We are exploring Adalo for a simple vehicle inspection workflow intended to replace paper forms, and want to validate whether it is a good fit before going further.
The core use case is:
Create a new inspection record
Capture a small number of photos
Rate vehicle condition using a few fields
View, edit, archive past inspections
Work in low or unreliable connectivity environments
Before investing more time, we had a few questions for those with Adalo experience:
How reliable is Adalo when used in poor connectivity or offline scenarios?
Are there known limitations with photo-heavy inspection style apps?
Any data-structure or relationship pitfalls when inspection records need to be searchable and auditable later?
This is not a complex app, but it does need to be dependable in the field.
Would appreciate insights from anyone who has built or used inspection or field-data apps with Adalo.
I created very similar app about 3 years ago. The biggest challenge is the speed of photo uploading. When you use an image picker in Adalo, the picture is uploaded to the cloud storage in its native size and resolution; so it won’t work offline or in places with poor connection.
In that app we had to upload about 15-20 pictures, so one inspection could take up to 10 minutes. Anyway it was better than sending reports by whatsapp and the app played its role (it took pictures and then generated PDF report, also storing the info in the DB for later auditing, and pushing data to the CRM in Airtable).
But eventually the client had to move to another solution.

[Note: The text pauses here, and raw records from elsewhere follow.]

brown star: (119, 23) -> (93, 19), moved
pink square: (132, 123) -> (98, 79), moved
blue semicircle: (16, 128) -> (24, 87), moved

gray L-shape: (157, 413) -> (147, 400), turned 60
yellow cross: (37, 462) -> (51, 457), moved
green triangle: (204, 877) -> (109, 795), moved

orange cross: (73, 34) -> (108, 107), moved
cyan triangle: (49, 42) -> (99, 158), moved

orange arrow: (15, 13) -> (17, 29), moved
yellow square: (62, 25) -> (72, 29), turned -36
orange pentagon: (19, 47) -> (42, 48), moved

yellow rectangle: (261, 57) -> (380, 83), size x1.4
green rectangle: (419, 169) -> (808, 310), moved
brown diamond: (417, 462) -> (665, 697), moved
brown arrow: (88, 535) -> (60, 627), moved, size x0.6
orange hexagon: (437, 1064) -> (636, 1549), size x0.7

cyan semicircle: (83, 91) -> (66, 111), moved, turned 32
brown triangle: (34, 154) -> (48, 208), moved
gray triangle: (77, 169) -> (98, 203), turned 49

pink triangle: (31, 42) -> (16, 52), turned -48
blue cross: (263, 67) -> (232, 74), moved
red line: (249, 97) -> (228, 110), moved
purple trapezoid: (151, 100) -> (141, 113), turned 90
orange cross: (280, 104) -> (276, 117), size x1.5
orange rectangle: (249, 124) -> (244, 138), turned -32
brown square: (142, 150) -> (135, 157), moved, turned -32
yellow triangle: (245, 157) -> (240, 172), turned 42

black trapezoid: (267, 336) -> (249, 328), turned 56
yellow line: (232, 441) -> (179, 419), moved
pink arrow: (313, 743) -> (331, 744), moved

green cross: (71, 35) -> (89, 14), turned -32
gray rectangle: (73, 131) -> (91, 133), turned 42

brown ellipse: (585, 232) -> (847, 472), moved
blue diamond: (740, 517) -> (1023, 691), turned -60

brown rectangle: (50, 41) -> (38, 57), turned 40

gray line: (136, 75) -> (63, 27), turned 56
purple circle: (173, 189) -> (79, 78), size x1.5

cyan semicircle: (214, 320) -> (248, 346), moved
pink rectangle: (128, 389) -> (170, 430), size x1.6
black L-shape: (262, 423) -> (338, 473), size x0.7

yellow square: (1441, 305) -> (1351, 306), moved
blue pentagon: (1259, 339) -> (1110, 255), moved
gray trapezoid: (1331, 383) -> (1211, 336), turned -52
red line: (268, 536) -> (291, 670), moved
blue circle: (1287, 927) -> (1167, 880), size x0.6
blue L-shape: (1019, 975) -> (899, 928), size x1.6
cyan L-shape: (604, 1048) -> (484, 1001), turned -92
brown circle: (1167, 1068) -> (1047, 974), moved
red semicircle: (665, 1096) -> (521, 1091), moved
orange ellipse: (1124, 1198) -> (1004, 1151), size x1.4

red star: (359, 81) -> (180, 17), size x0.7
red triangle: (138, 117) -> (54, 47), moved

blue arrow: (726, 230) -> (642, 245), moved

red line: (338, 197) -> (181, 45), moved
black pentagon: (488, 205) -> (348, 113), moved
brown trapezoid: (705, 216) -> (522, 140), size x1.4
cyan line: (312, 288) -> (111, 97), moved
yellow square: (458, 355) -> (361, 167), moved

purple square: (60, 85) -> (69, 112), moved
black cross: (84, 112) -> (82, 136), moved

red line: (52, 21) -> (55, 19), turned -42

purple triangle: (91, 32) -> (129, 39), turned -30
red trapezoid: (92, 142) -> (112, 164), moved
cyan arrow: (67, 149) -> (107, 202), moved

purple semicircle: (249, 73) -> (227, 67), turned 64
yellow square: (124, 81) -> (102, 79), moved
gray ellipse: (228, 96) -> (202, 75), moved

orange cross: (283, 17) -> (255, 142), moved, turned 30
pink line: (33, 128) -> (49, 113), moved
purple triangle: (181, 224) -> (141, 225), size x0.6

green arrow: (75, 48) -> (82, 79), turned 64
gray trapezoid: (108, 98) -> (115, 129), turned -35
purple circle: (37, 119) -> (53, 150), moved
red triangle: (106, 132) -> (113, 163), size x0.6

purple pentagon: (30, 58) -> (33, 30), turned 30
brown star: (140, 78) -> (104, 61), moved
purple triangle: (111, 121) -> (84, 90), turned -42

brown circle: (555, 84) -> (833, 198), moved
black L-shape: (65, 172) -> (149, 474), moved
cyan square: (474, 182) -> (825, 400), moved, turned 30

Ideally the app should be able to store pictures locally and then sync them with the cloud; but unfortunately it will be quite challenging to do it in Adalo (I can only imagine a custom-coded component). In other lowcode platforms such approach also requires careful planning and some custom coding, based on my experience.
@Yanny well, we still have to store pictures somehow.
The inspection agent takes a picture on their phone, and then they need to upload it to the cloud so that other app users can see it. So upload is essential step.
In theory they can upload these images to, say, Dropbox, generate sharing links, put these links to the app and then pictures become accessible for other app users. This may work; but given the number of manual steps required, the probability of agent’s mistakes is quite high.
I’d say it’s easier to create a Telegram bot, send pictures to it and store them somewhere; and on the backend create an inspection record in the DB and attach links to pictures. But this is not an Adalo-only app
BTW, the alternative to custom component could be using webview with some cloud upload function. Also not trivial I’d say.